Пані Решетилова спілкується з солдатами, які раніше самовільно покинули територію. Щоб спробувати пом'якшити перехід до військового життя, вона додала триденний адаптаційний курс до приблизно місячної базової підготовки — Оксана Парафенюк
Reshetylova offers a different logic. Instead of only punishing those who break at the entrance to the army, she has introduced a three-day adaptation course into basic training. New recruits work with psychologists in civilian clothing, an attempt to soften the abrupt transition from civilian life into the military machine.
This may seem minor against the backdrop of artillery, drones and front-line losses. But the first days are often when a person decides whether he can endure the new reality. If the system greets him only with shouting, chaos and fear, it produces flight itself. If it explains the rules, provides support and minimizes humiliation, the chance of keeping a soldier grows.

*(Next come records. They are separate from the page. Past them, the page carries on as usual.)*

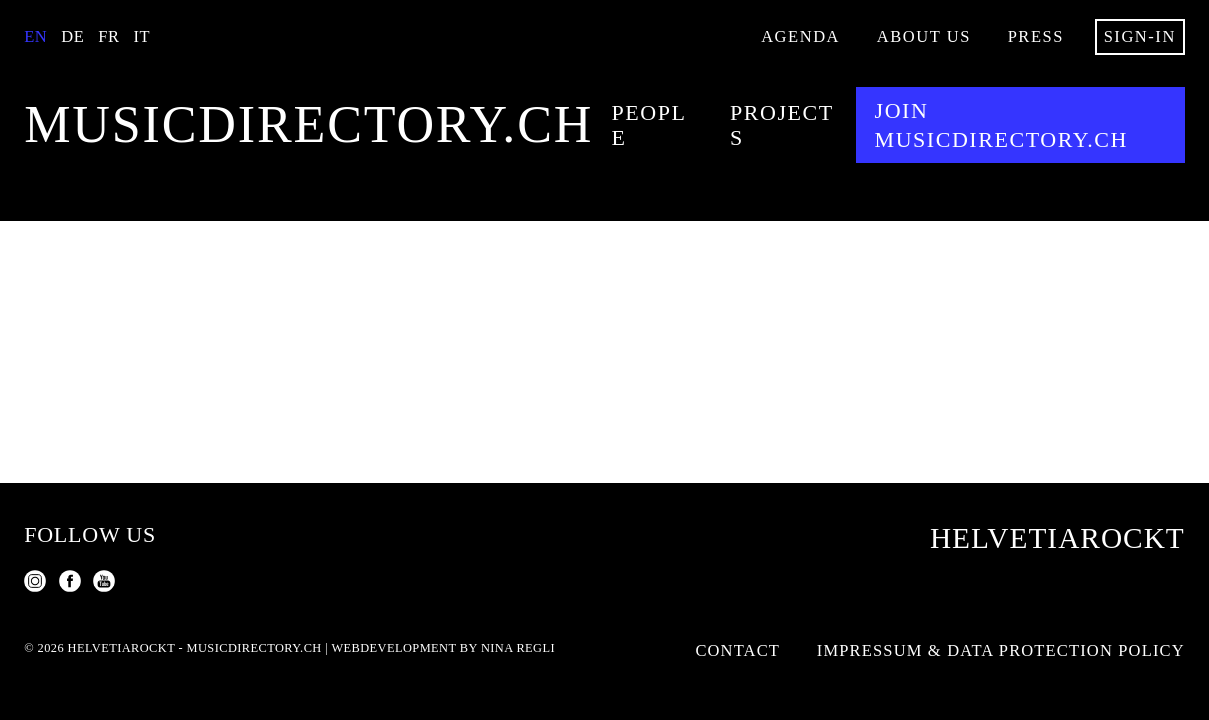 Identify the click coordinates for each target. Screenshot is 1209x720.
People (649, 125)
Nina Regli (518, 648)
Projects (782, 125)
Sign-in (1140, 36)
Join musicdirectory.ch (1001, 125)
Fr (108, 36)
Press (1036, 36)
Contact (737, 650)
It (142, 36)
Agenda (800, 36)
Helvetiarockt (1057, 538)
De (72, 36)
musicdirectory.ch (308, 125)
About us (924, 36)
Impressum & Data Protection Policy (1001, 650) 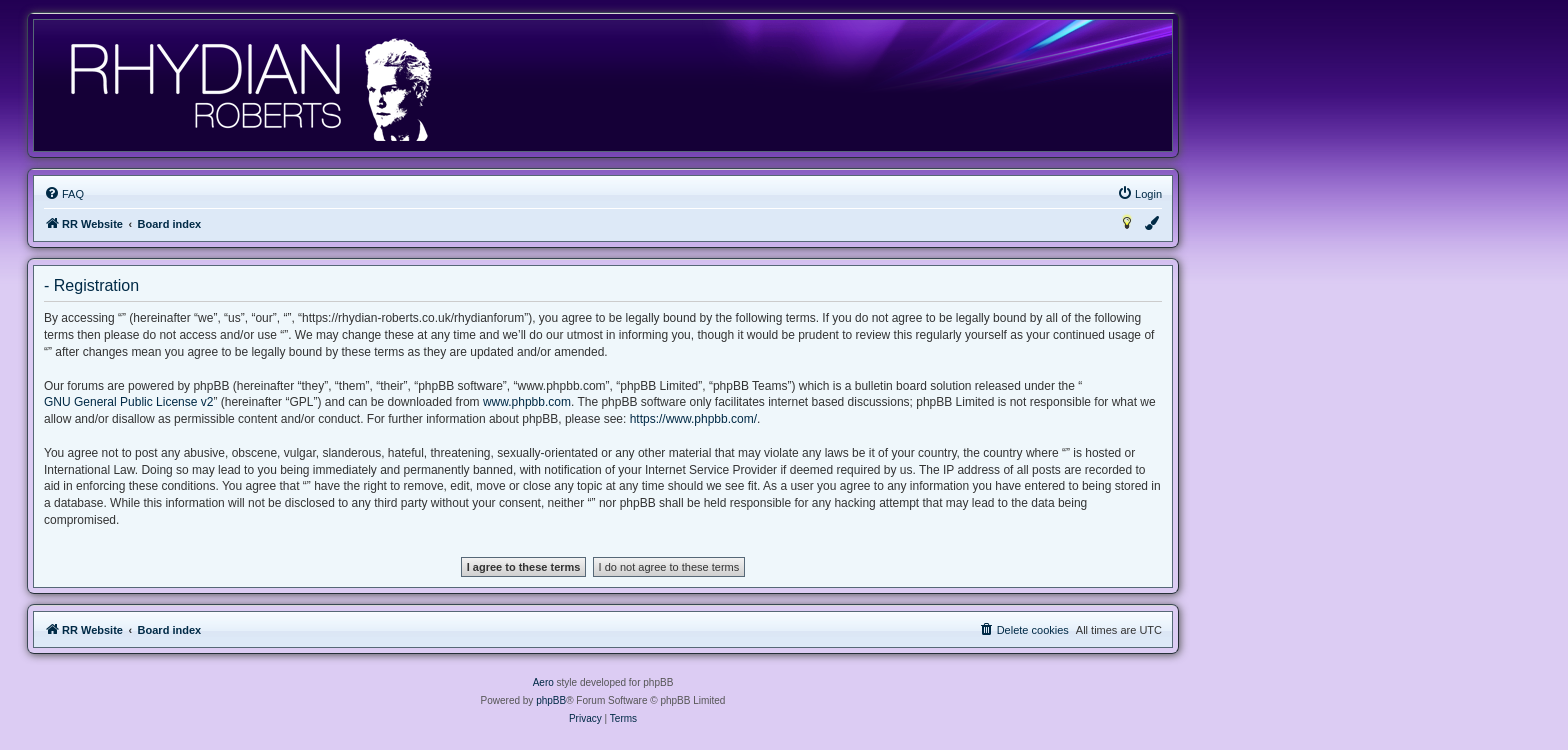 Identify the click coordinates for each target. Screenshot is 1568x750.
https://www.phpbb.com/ (693, 419)
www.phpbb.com (527, 402)
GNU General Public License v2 (128, 402)
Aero (543, 682)
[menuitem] (64, 194)
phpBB (551, 700) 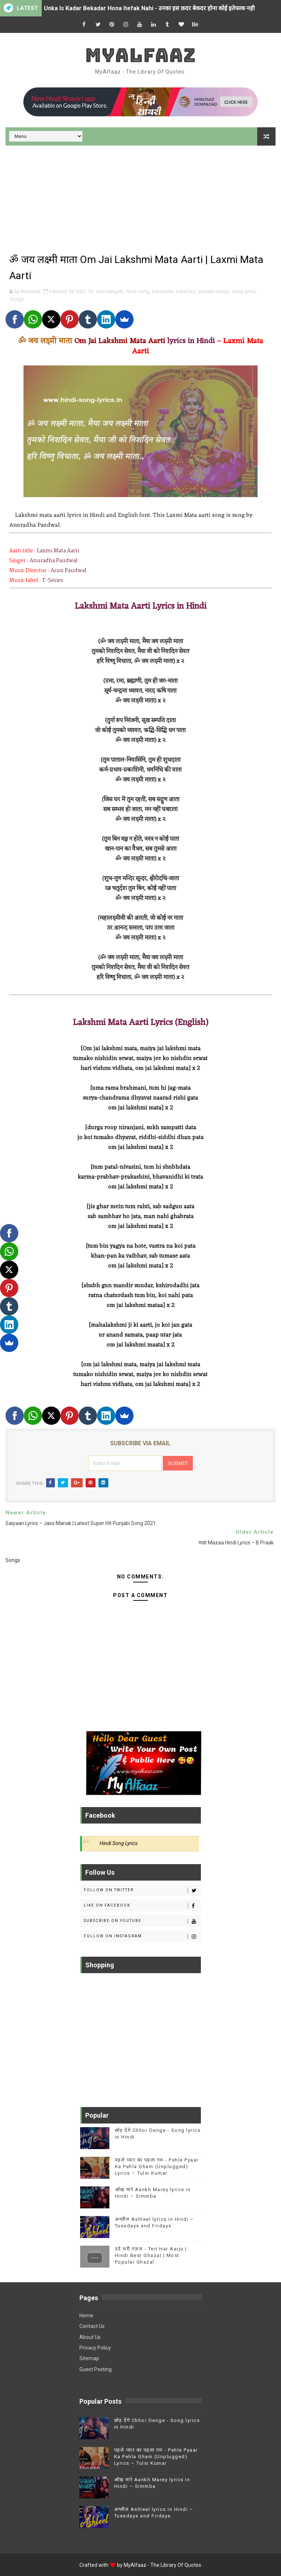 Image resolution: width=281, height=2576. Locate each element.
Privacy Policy (95, 2348)
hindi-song (138, 291)
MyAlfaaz (140, 55)
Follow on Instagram (142, 1936)
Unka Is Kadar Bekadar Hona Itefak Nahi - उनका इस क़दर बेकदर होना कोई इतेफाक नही (149, 8)
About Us (90, 2337)
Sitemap (89, 2358)
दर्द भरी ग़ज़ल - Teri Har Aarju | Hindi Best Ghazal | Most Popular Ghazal (151, 2255)
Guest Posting (95, 2369)
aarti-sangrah (110, 291)
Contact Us (92, 2326)
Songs (17, 299)
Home (86, 2315)
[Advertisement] (140, 197)
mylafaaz (185, 291)
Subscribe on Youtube (142, 1921)
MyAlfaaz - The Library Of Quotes (162, 2565)
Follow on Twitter (142, 1890)
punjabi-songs (213, 291)
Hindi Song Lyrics (119, 1843)
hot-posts (162, 291)
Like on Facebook (142, 1905)
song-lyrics (243, 291)
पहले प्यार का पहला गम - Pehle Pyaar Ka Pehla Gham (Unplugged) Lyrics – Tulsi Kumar (157, 2166) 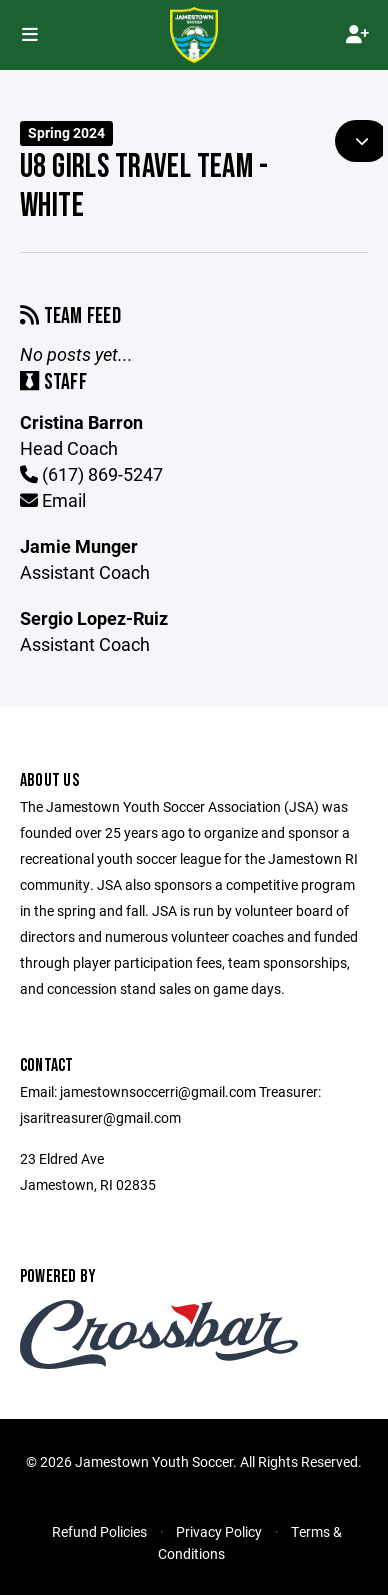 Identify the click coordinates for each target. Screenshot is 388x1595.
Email (53, 500)
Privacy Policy (219, 1531)
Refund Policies (99, 1531)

Reshetylova also visits camps for troops who left their units and are now being given the chance to transfer to different brigades. Poor unit management is one of the common reasons soldiers run. This is an uncomfortable truth for the army, but silence does not bring people back into service. Sometimes changing a brigade is more effective than breaking a person through prosecution.
Her mandate remains limited. War offers no ideal conditions for rights work, and the command hierarchy naturally dislikes external oversight. Ukraine desperately needs soldiers, creating constant tension between the needs of the front and the rights of an individual. That is precisely the conflict in which the ombudsman must operate.

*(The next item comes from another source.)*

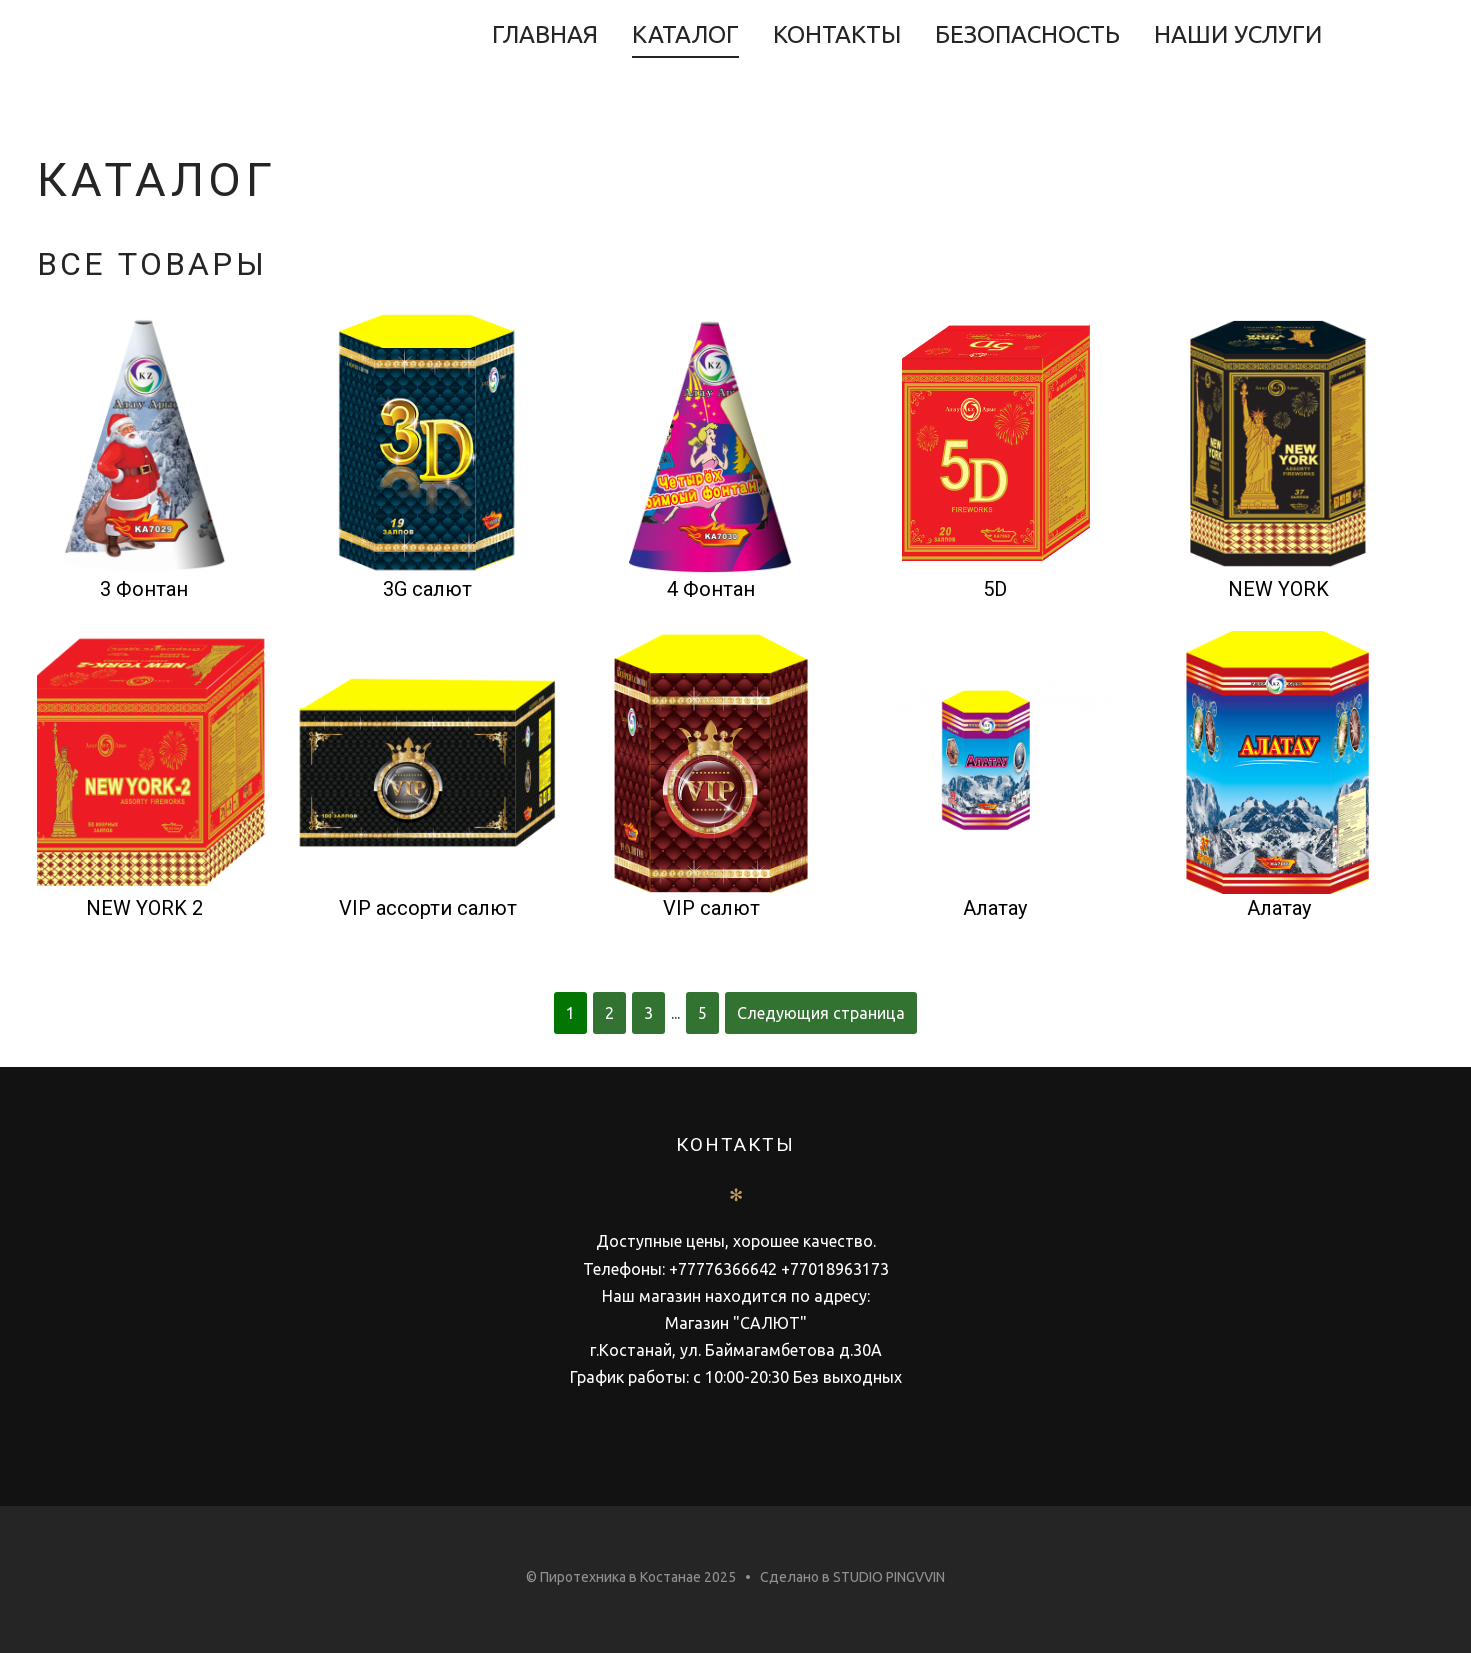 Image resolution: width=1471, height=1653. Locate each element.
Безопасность (1027, 34)
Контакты (837, 34)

Strategically, however, her role goes beyond individual complaints. It forces the Ukrainian military to answer the central question of a long war: how to build an army largely from civilians without turning them into expendable material. Mobilization provides numbers, but combat effectiveness comes from training, trust, discipline and respect for the limits of human endurance.
Вид частково зруйнованої будівлі в Ізюмі, Україна, 29 січня 2026 року — Томас Пітер
Ukraine often tells its allies that it is defending not only its territory, but a democratic principle. That principle is tested not only in elections or courts, but also inside a military unit, where a soldier can complain about a commander and not be destroyed by the system for doing so. It is there that dignity stops being a slogan and becomes practice.
Reshetylova is not trying to make the army softer. She is trying to make it smarter. In a war of attrition, the stronger system will not be the one that grinds people down fastest, but the one that preserves their motivation, health, training and belief in the justice of their service for longer. That is the plain, uncomfortable and necessary logic of her work.